--- What needs to be done ---
All entries below are to be returned exactly, with pictures left out.
(Given records begins)
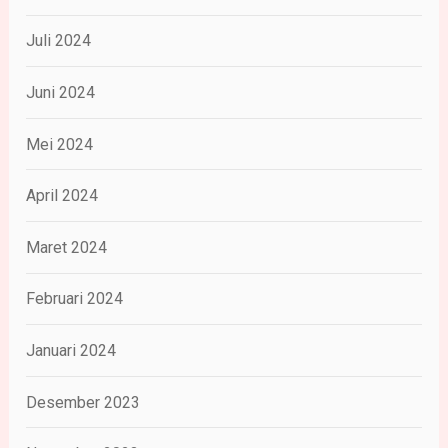
Juli 2024
Juni 2024
Mei 2024
April 2024
Maret 2024
Februari 2024
Januari 2024
Desember 2023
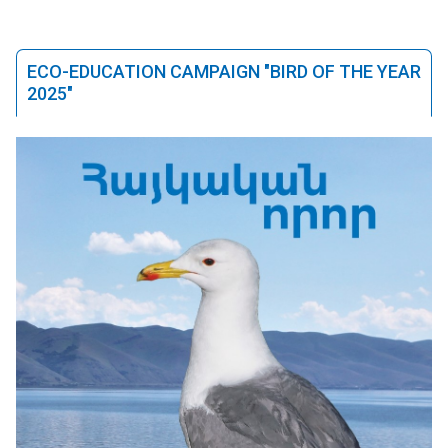
ECO-EDUCATION CAMPAIGN "BIRD OF THE YEAR
2025"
(Given records ends)
--- Expected answer ---
Juli 2024
Juni 2024
Mei 2024
April 2024
Maret 2024
Februari 2024
Januari 2024
Desember 2023
ECO-EDUCATION CAMPAIGN "BIRD OF THE YEAR
2025"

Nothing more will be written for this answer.